Recommendation: Just use ICU
It exists (that is, it is already installed and in use) on every major modern OS you care about[citation needed]. It’s there. Use it.
The good news is, for what you want to do, you don’t even have to link with ICU ⟶ No extra magic compilation flags necessary!

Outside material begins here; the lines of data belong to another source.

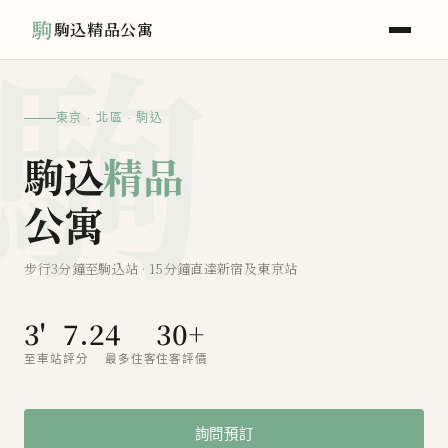
駒
駒込精品公寓
東京 · 北區 · 駒込
駒込
精品
公寓
步行3分鐘至駒込站 · 15分鐘直達新宿及東京站
3'
7.2
4
30+
至車站
評分
最多住客
住客評價
詢問預訂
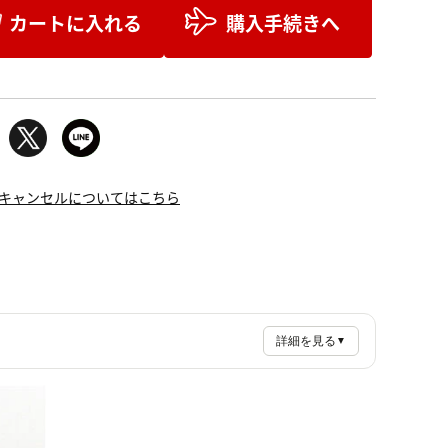
カートに入れる
購入手続きへ
キャンセルについてはこちら
詳細を見る
▼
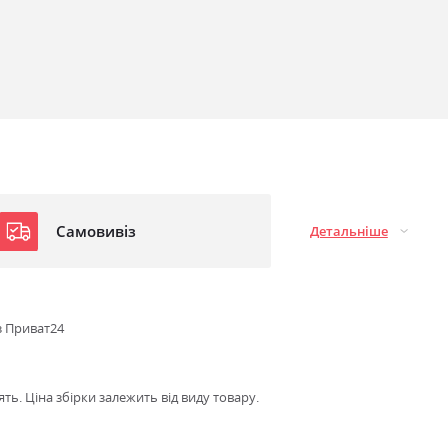
Самовивіз
Детальніше
з Приват24
ть. Ціна збірки залежить від виду товару.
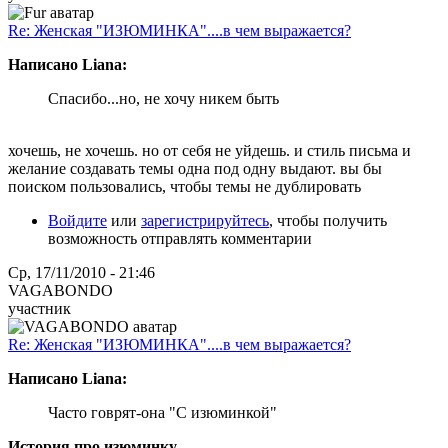
Re: Женская "ИЗЮМИНКА"....в чем выражается?
Написано Liana:
Спасибо...но, не хочу никем быть
хочешь, не хочешь. но от себя не уйдешь. и стиль письма и
желание создавать темы одна под одну выдают. вы бы
поиском пользовались, чтобы темы не дублировать
Войдите
или
зарегистрируйтесь
, чтобы получить
возможность отправлять комментарии
Ср, 17/11/2010 - 21:46
VAGABONDO
участник
Re: Женская "ИЗЮМИНКА"....в чем выражается?
Написано Liana:
Часто говрят-она "С изюминкой"
История про изюминку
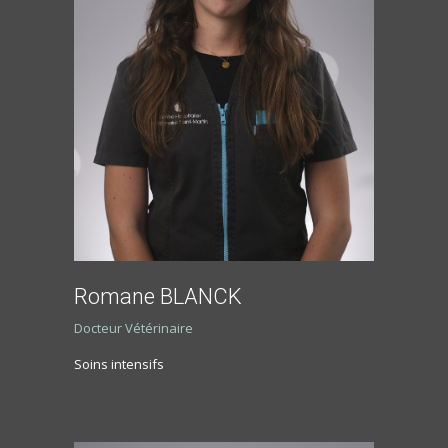
Romane BLANCK
Docteur Vétérinaire
Soins intensifs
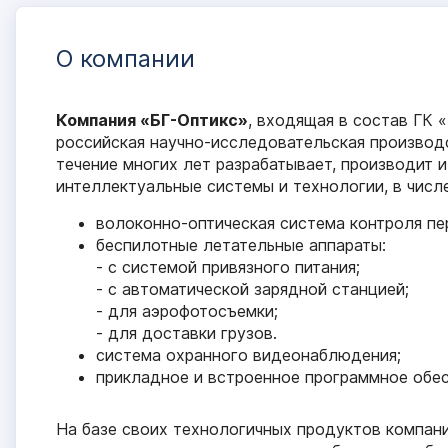
О компании
Компания «БГ-Оптикс»
, входящая в состав
ГК 
российская научно-исследовательская производ
течение многих лет разрабатывает, производит 
интеллектуальные системы и технологии, в числ
волоконно-оптическая система контроля пе
беспилотные летательные аппараты:
- с системой привязного питания;
- с автоматической зарядной станцией;
- для аэрофотосъемки;
- для доставки грузов.
система охранного видеонаблюдения;
прикладное и встроенное программное обес
На базе своих технологичных продуктов компан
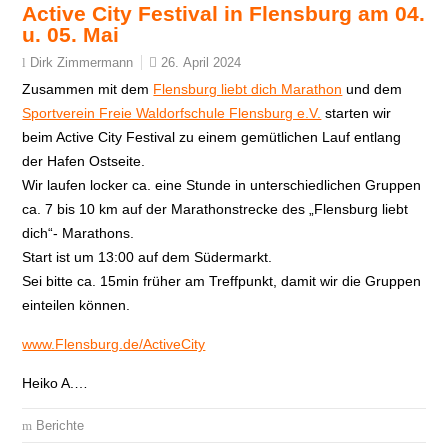
Active City Festival in Flensburg am 04.
u. 05. Mai
26. April 2024
Dirk Zimmermann
Zusammen mit dem
Flensburg liebt dich Marathon
und dem
Sportverein Freie Waldorfschule Flensburg e.V.
starten wir
beim Active City Festival zu einem gemütlichen Lauf entlang
der Hafen Ostseite.
Wir laufen locker ca. eine Stunde in unterschiedlichen Gruppen
ca. 7 bis 10 km auf der Marathonstrecke des „Flensburg liebt
dich“- Marathons.
Start ist um 13:00 auf dem Südermarkt.
Sei bitte ca. 15min früher am Treffpunkt, damit wir die Gruppen
einteilen können.
www.Flensburg.de/ActiveCity
Heiko A.…
Berichte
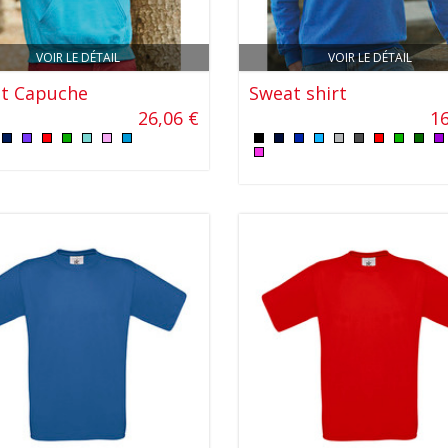
VOIR LE DÉTAIL
VOIR LE DÉTAIL
t Capuche
Sweat shirt
26,06 €
16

This should compile with anything (modern) you’ve got:
#include <string>
#ifdef _WIN32
#include <icu.h>
#else
#include <unicode/utf8.h>
#endif
bool is_utf8( const char * s, size_t n )
{
if (!n) return true; // empty files are UTF-8 encoded
UChar32 c = 0;
int32_t i = 0;
do { U8_INTERNAL_NEXT_OR_SUB( s, i, (int32_t)n, c, 0 ); }
while (c and U_IS_UNICODE_CHAR( c ) and (i < (int32_t)n));
return !!c;
}
bool is_utf8( const std::string & s )
{
return is_utf8( s.c_str(), s.size() );
}
If you are using MSVC’s C++17 or earlier, you’ll want to add an #include <ciso646>
above that.
Example program:
#include <fstream>
#include <iostream>
#include <sstream>
auto file_to_string( const std::string & filename )
{
std::ifstream f( filename, std::ios::binary );
std::ostringstream ss;
ss << f.rdbuf();
return ss.str();
}
auto ask( const std::string & prompt )
{
std::cout << prompt;
std::string s;
getline( std::cin, s );
return s;
}
int main( int, char ** argv )
{
std::string filename = argv[1] ? argv[1] : ask( "filename? " );
std::cout << (is_utf8( file_to_string( filename ) )
? "UTF-8 encoded\n"
: "Unknown encoding\n");
}
Tested with (Windows) MSVC, Clang/LLVM, MinGW-w64, TDM and (Linux) GCC, Clang over a whole bunch of random UTF-8 test files (valid and invalid) that I won’t offer you here.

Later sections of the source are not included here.